The problem :: Check each line of the entries for "drop" and report the ones that have it.

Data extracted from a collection
>>>

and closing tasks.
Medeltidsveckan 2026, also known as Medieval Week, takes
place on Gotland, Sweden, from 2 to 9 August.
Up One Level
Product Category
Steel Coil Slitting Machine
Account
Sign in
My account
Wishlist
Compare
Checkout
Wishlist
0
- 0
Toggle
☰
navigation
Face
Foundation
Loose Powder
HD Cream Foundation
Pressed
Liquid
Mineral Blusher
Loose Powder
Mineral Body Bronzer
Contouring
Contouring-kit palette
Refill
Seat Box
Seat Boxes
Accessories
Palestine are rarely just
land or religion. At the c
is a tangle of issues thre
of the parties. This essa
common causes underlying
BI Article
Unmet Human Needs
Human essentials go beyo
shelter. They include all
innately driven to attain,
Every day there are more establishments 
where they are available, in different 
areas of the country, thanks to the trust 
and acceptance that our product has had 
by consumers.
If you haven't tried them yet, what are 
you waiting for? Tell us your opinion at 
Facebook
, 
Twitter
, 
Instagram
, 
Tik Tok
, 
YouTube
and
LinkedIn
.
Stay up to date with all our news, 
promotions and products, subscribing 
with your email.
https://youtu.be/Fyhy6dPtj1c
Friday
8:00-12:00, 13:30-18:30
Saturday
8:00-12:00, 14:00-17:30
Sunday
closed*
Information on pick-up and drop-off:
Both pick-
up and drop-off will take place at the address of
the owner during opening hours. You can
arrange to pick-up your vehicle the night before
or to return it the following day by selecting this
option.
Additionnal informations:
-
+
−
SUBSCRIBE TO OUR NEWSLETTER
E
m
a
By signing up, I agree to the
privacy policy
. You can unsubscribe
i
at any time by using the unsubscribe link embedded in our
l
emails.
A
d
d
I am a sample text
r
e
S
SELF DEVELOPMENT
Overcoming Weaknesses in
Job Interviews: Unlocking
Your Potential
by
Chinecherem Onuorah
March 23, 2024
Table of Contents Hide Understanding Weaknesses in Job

<<<

Solution for this task ::
Information on pick-up and drop-off:
up and drop-off will take place at the address of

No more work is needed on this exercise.